What you have to do
In the entries below, every line that contains "kaufen" must be located and copied.

(Entries taken from a collection)
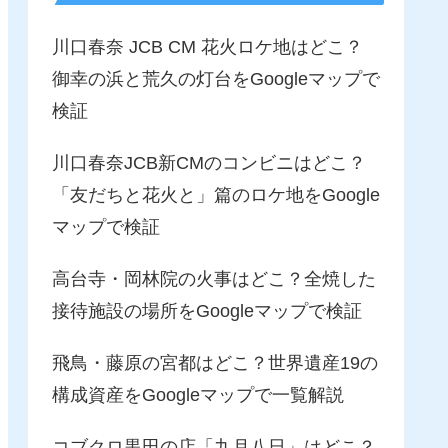
川口春奈 JCB CM 花火ロケ地はどこ？
御幸の浜と荒久の灯台をGoogleマップで
検証
川口春奈JCB新CMのコンビニはどこ？
「友だちと花火と」篇のロケ地をGoogle
マップで検証
高台寺・岡林院の火事はどこ？全焼した
接待施設の場所をGoogleマップで検証
飛鳥・藤原の宮都はどこ？世界遺産19の
構成資産をGoogleマップで一覧解説
コブクロ黒田の店「九月八日」はどこ？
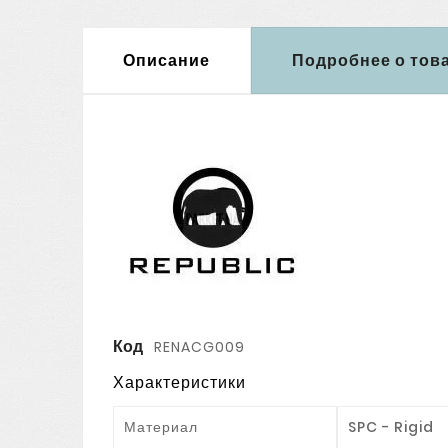
Описание
Подробнее о тов
Код
RENACG009
Характеристики
Материал
SPC - Rigid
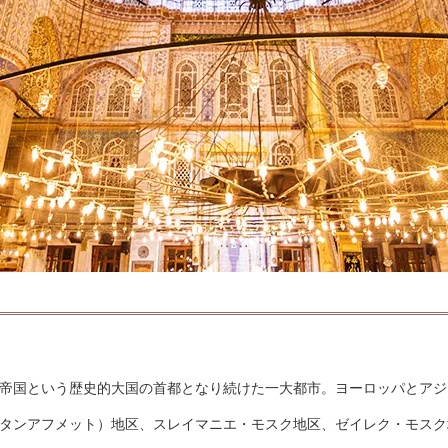
帝国という歴史的大国の首都となり続けた一大都市。ヨーロッパとアジ
タンアフメット）地区、スレイマニエ・モスク地区、ゼイレク・モスク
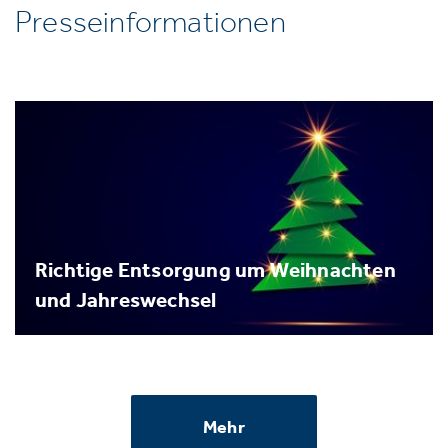
Presseinformationen
Richtige Entsorgung um Weihnachten
und Jahreswechsel
Mehr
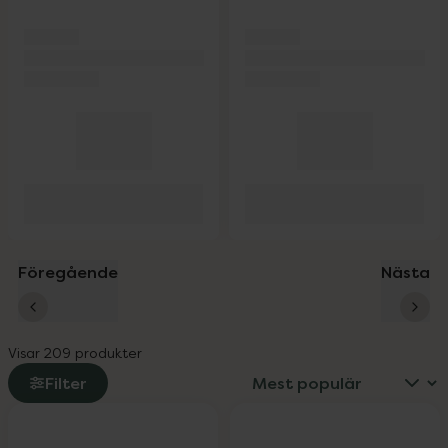
Föregående
Nästa
Visar 209 produkter
Filter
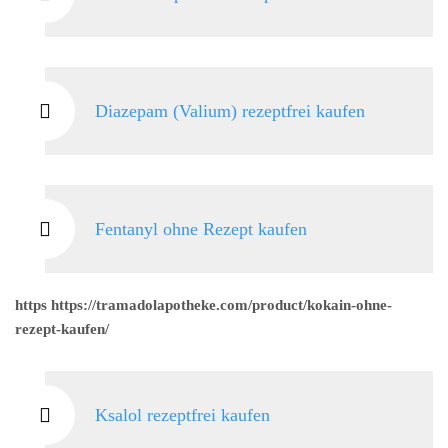
Diazepam (Valium) rezeptfrei kaufen
Fentanyl ohne Rezept kaufen
https https://tramadolapotheke.com/product/kokain-ohne-
rezept-kaufen/
Ksalol rezeptfrei kaufen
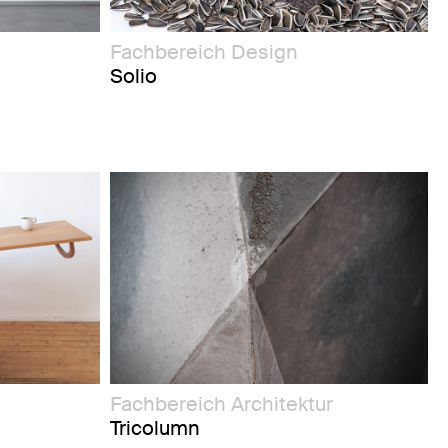
Fachbereich Design
Solio
Fachbereich Architektur
Tricolumn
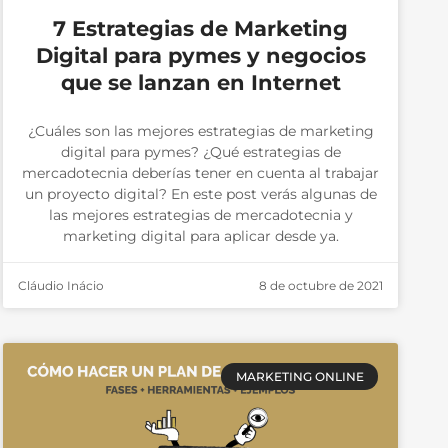
7 Estrategias de Marketing
Digital para pymes y negocios
que se lanzan en Internet
¿Cuáles son las mejores estrategias de marketing
digital para pymes? ¿Qué estrategias de
mercadotecnia deberías tener en cuenta al trabajar
un proyecto digital? En este post verás algunas de
las mejores estrategias de mercadotecnia y
marketing digital para aplicar desde ya.
Cláudio Inácio
8 de octubre de 2021
MARKETING ONLINE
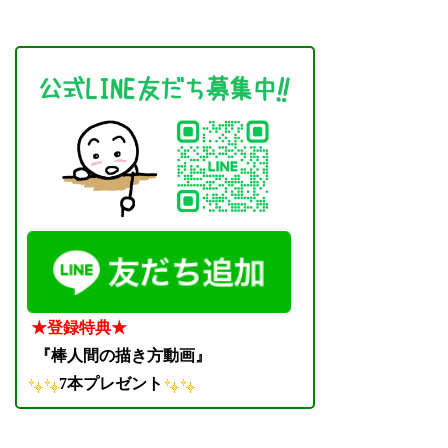
★登録特典★
『棒人間の描き方動画』
7本プレゼント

Solution to the exercise
Diazepam (Valium) rezeptfrei kaufen
Fentanyl ohne Rezept kaufen
rezept-kaufen/
Ksalol rezeptfrei kaufen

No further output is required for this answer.